Even though they are anathema at the White House and on Capitol Hill, Graetz favors higher taxes on carbon emissions, petroleum products, and gasoline as the best way to encourage people to drive less, spur energy efficiency, and allow cleaner-burning fuels to flourish. At the same time, though, he would return those higher revenues to taxpayers either per capita or based on income.
“Congress has been so beholden to both the money and to regional parochial interests, that it has acted irrationally over 40 years,” said Graetz, one of the nation’s leading experts on tax policy. “We’ve had subsidies that make no sense; ethanol is probably the best example of that.”
Graetz argues that Washington has squandered many opportunities to put in place necessary changes to energy policies.

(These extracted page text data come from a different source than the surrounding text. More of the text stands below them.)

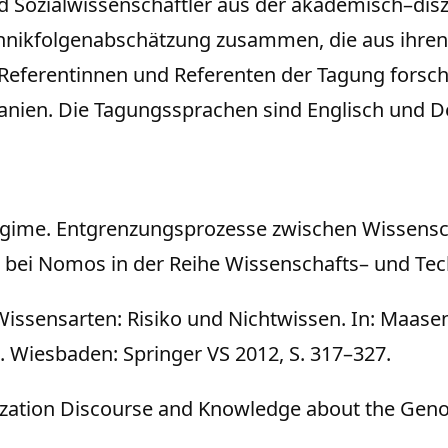
d Sozialwissenschaftler aus der akademisch–dis
chnikfolgenabschätzung zusammen, die aus ihren 
e Referentinnen und Referenten der Tagung forsc
Spanien. Die Tagungssprachen sind Englisch und D
egime. Entgrenzungsprozesse zwischen Wissensc
nt bei Nomos in der Reihe Wissenschafts– und Te
issensarten: Risiko und Nichtwissen. In: Maasen, S
. Wiesbaden: Springer VS 2012, S. 317–327.
arization Discourse and Knowledge about the Geno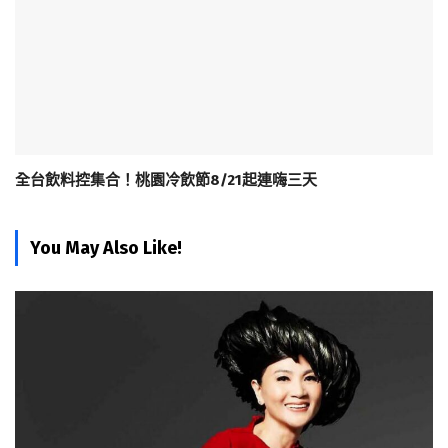
全台飲料控集合！桃園冷飲節8/21起連嗨三天
You May Also Like!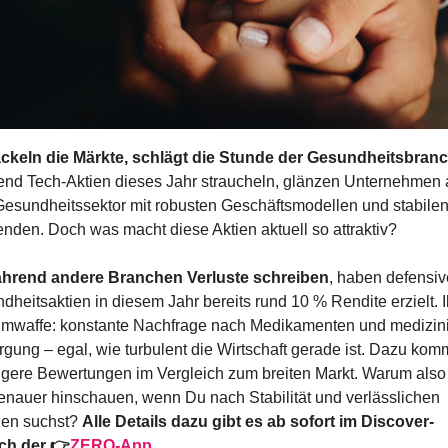
ckeln die Märkte, schlägt die Stunde der Gesundheitsbran
nd Tech-Aktien dieses Jahr straucheln, glänzen Unternehmen a
esundheitssektor mit robusten Geschäftsmodellen und stabilen
enden. Doch was macht diese Aktien aktuell so attraktiv?
hrend andere Branchen Verluste schreiben
, haben defensive
heitsaktien in diesem Jahr bereits rund 10 % Rendite erzielt. Ih
mwaffe: konstante Nachfrage nach Medikamenten und medizini
rgung – egal, wie turbulent die Wirtschaft gerade ist. Dazu kom
igere Bewertungen im Vergleich zum breiten Markt. Warum also n
enauer hinschauen, wenn Du nach Stabilität und verlässlichen 
gen suchst? 
Alle Details dazu gibt es
ab sofort im Discover-
ch der 👉
ZERO-App
.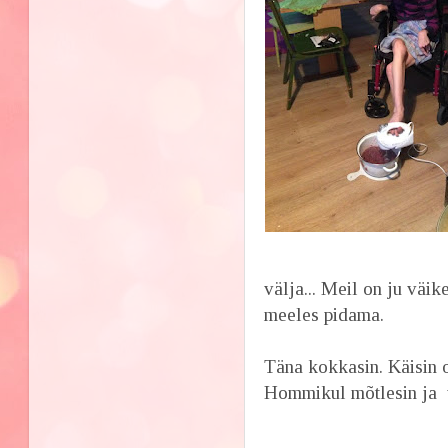
välja... Meil on ju vä
meeles pidama.
Täna kokkasin. Käisin o
Hommikul mõtlesin ja va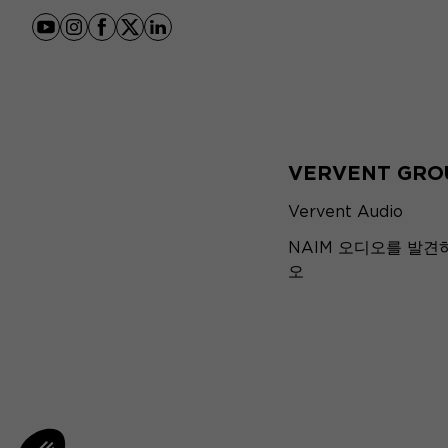
youtube
instagram
facebook
x
linkedin
VERVENT GRO
Vervent Audio
NAIM 오디오를 발견
오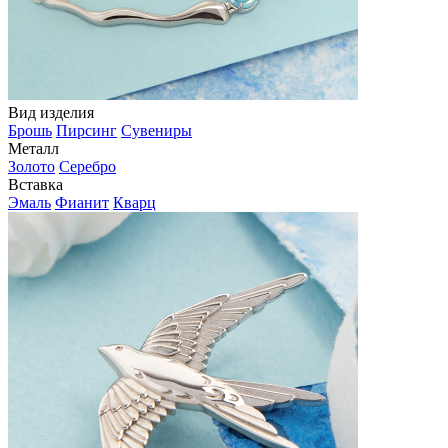
Вид изделия
Брошь
Пирсинг
Сувениры
Металл
Золото
Серебро
Вставка
Эмаль
Фианит
Кварц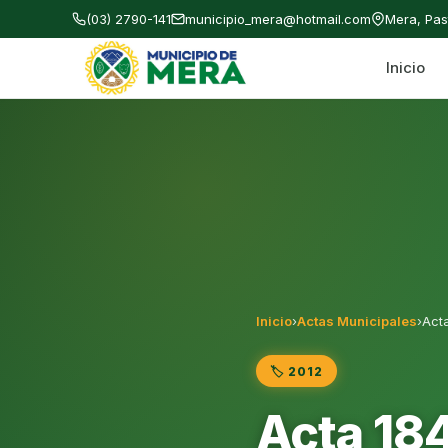
(03) 2790-141
municipio_mera@hotmail.com
Mera, Pa
Inicio
Gobierno Autónomo Descentralizado Municipal
Inicio
›
Actas Municipales
›
Acta
🏷️ 2012
Acta 184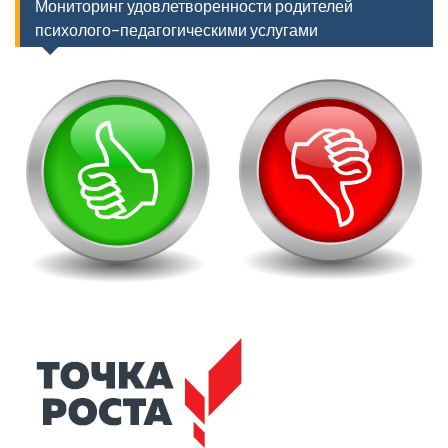
Мониторинг удовлетворенности родителей
психолого-педагогическими услугами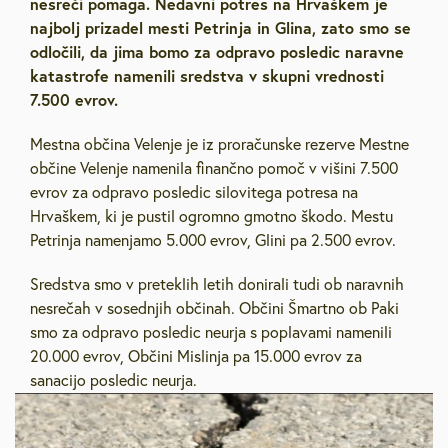
nesreči pomaga. Nedavni potres na Hrvaškem je
najbolj prizadel mesti Petrinja in Glina, zato smo se
odločili, da jima bomo za odpravo posledic naravne
katastrofe namenili sredstva v skupni vrednosti
7.500 evrov.
Mestna občina Velenje je iz proračunske rezerve Mestne
občine Velenje namenila finančno pomoč v višini 7.500
evrov za odpravo posledic silovitega potresa na
Hrvaškem, ki je pustil ogromno gmotno škodo. Mestu
Petrinja namenjamo 5.000 evrov, Glini pa 2.500 evrov.
Sredstva smo v preteklih letih donirali tudi ob naravnih
nesrečah v sosednjih občinah. Občini Šmartno ob Paki
smo za odpravo posledic neurja s poplavami namenili
20.000 evrov, Občini Mislinja pa 15.000 evrov za
sanacijo posledic neurja.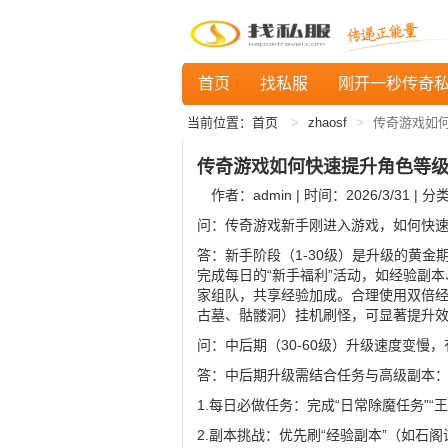
首页
找私服
刚开一秒传奇
当前位置：
首页
zhaosf
传奇游戏如
传奇游戏如何快速提升角色等
作者：admin | 时间：2026/3/31 | 分
问：传奇游戏新手刚进入游戏，如何快
答：新手阶段（1-30级）是升级的黄
完成每日的“新手福利”活动，如经验副
家组队，共享经验加成。合理使用双倍
古墓、骷髅洞）挂机刷怪，可显著提升
问：中后期（30-60级）升级速度变慢
答：中后期升级需结合任务与高级副本
1.每日必做任务：完成“日常除魔任务”
2.副本挑战：优先刷“经验副本”（如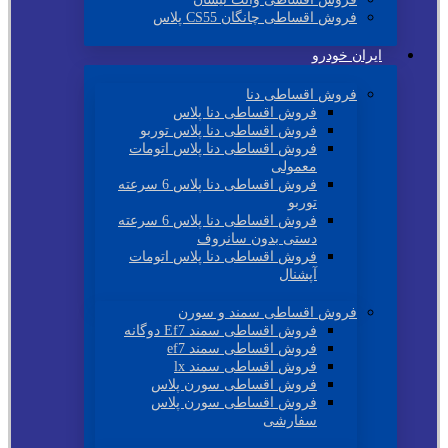
فروش اقساطی چانگان CS55 پلاس
ایران خودرو
فروش اقساطی دنا
فروش اقساطی دنا پلاس
فروش اقساطی دنا پلاس توربو
فروش اقساطی دنا پلاس اتومات
معمولی
فروش اقساطی دنا پلاس 6 سرعته
توربو
فروش اقساطی دنا پلاس 6 سرعته
دستی بدون سانروف
فروش اقساطی دنا پلاس اتومات
آپشنال
فروش اقساطی سمند و سورن
فروش اقساطی سمند Ef7 دوگانه
فروش اقساطی سمند ef7
فروش اقساطی سمند lx
فروش اقساطی سورن پلاس
فروش اقساطی سورن پلاس
سفارشی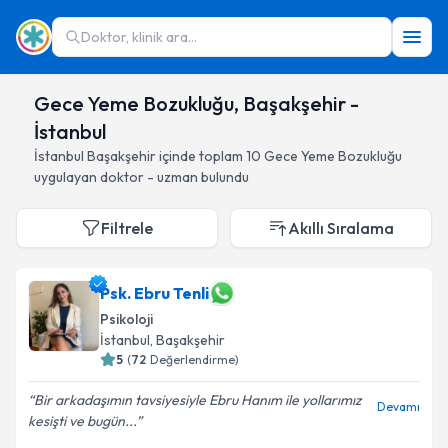
Doktor, klinik ara...
Gece Yeme Bozukluğu, Başakşehir -
İstanbul
İstanbul
Başakşehir
içinde toplam
10
Gece Yeme Bozukluğu
uygulayan doktor - uzman bulundu
Filtrele
Akıllı Sıralama
Psk. Ebru Tenli
Psikoloji
İstanbul
, Başakşehir
5
(
72
Değerlendirme)
Bir arkadaşımın tavsiyesiyle Ebru Hanım ile yollarımız
Devamı
kesişti ve bugün...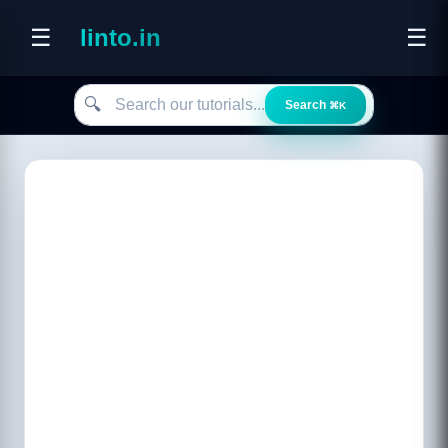
☰
linto.in
☰
Search our tutorials
🔍
Search
⌘K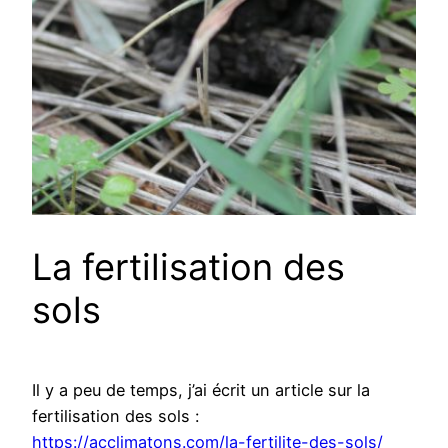
La fertilisation des
sols
Il y a peu de temps, j’ai écrit un article sur la
fertilisation des sols :
https://acclimatons.com/la-fertilite-des-sols/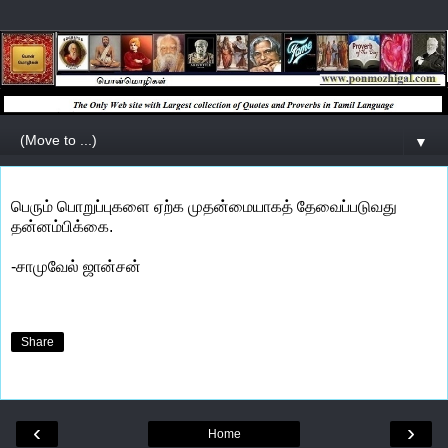
▼
பெரும் பொறுப்புகளை ஏற்க முதன்மையாகத் தேவைப்படுவது
தன்னம்பிக்கை.
-சாமுவேல் ஜான்சன்
Share
‹
›
Home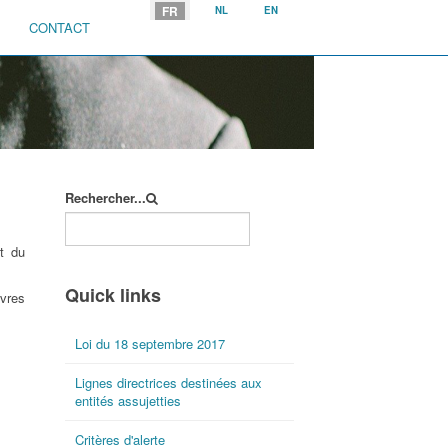
Sélectionnez votre langue
FR
NL
EN
CONTACT
Rechercher...
nt du
Quick links
ivres
Loi du 18 septembre 2017
Lignes directrices destinées aux
entités assujetties
Critères d'alerte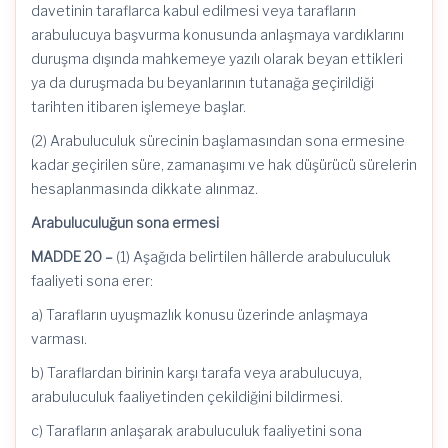
davetinin taraflarca kabul edilmesi veya tarafların
arabulucuya başvurma konusunda anlaşmaya vardıklarını
duruşma dışında mahkemeye yazılı olarak beyan ettikleri
ya da duruşmada bu beyanlarının tutanağa geçirildiği
tarihten itibaren işlemeye başlar.
(2) Arabuluculuk sürecinin başlamasından sona ermesine
kadar geçirilen süre, zamanaşımı ve hak düşürücü sürelerin
hesaplanmasında dikkate alınmaz.
Arabuluculuğun sona ermesi
MADDE 20 –
(1) Aşağıda belirtilen hâllerde arabuluculuk
faaliyeti sona erer:
a) Tarafların uyuşmazlık konusu üzerinde anlaşmaya
varması.
b) Taraflardan birinin karşı tarafa veya arabulucuya,
arabuluculuk faaliyetinden çekildiğini bildirmesi.
c) Tarafların anlaşarak arabuluculuk faaliyetini sona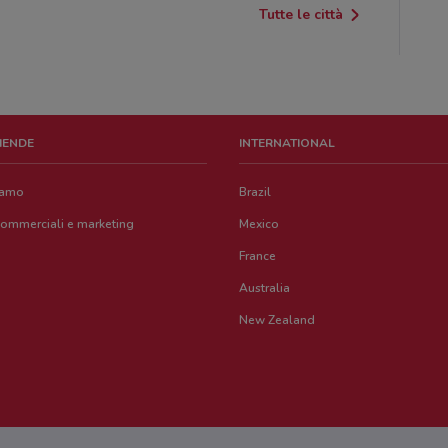
Tutte le città
ZIENDE
INTERNATIONAL
iamo
Brazil
commerciali e marketing
Mexico
France
Australia
New Zealand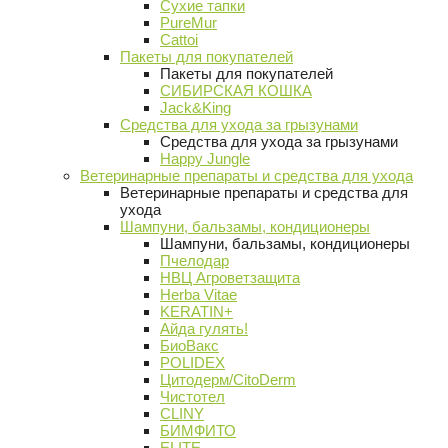
Сухие тапки
PureMur
Cattoi
Пакеты для покупателей
Пакеты для покупателей
СИБИРСКАЯ КОШКА
Jack&King
Средства для ухода за грызунами
Средства для ухода за грызунами
Happy Jungle
Ветеринарные препараты и средства для ухода
Ветеринарные препараты и средства для
ухода
Шампуни, бальзамы, кондиционеры
Шампуни, бальзамы, кондиционеры
Пчелодар
НВЦ Агроветзащита
Herba Vitae
KERATIN+
Айда гулять!
БиоВакс
POLIDEX
Цитодерм/CitoDerm
Чистотел
CLINY
БИМФИТО
ELITE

In the book, he writes the first call to action should have come after the OPEC oil embargo in 1973, which was the Arab response to U.S. support of Israel during the Yom Kippur war. Yet, the status quo prevailed, and in many ways still does.
“That was the wake-up call to free ourselves from the bondage of OPEC. Instead, we hit the snooze button,” Graetz said. “The U.S. brings in 5 million barrels of OPEC oil every day. The recent turmoil in the Middle East has shown us why that’s too much to rely on.”
According to Graetz, the embargo was also a way for the government to acknowledge the U.S. was using too much oil—until the 1970s, all the oil the U.S. needed was produced domestically—and that the nation had to look to other forms of energy. But presidents and Congress have been loathe, Graetz said, to take decisive measures to raise the money needed to effect meaningful change. The federal gasoline tax of 18.4 cents a gallon was last increased in 1993.
“The price of oil quadrupled from the beginning of the 70s to the end of the decade. Jimmy Carter had made energy policy the centerpiece of his administration in the early days,” Graetz said. “Yet, here we are.”
Graetz does not confine blame to special interests and politicians. He said the environmental movement should also be faulted for taking a hardline approach to alternative energy sources.
“When you propose to build wind turbines off the coast of Connecticut, they’re absolutely opposed to having Long Island Sound filled with wind turbines,” Graetz said. “They wanted to get solar panels on every lamp post and rooftop. But that idea that you would have large solar panels to feed a utility to produce electricity was out of the question because that would spoil the countryside.”
In his latest State of the Union address, President Obama called for 80 percent of the nation’s electricity to come from low-carbon sources by 2035, although he has not yet put forth any legislation to fulfill that vision. And that goal comes amid the demise of climate legislation in Congress last year, and recent attempts by Republicans in the House to strip the Environmental Protection Agency of the power to regulate greenhouse gases.
For Graetz, all that is a variation on an overly familiar theme. To avoid the risks of a “genuine catastrophe,” he said steps need to be taken now toward a meaningful and lasting energy policy.
“There’s no panacea. It’s a complicated problem going forward with complicated solutions,” Graetz said. “But they need to be solutions grounded in sound policy and not solutions that are grounded in who gave you the most campaign contributions.”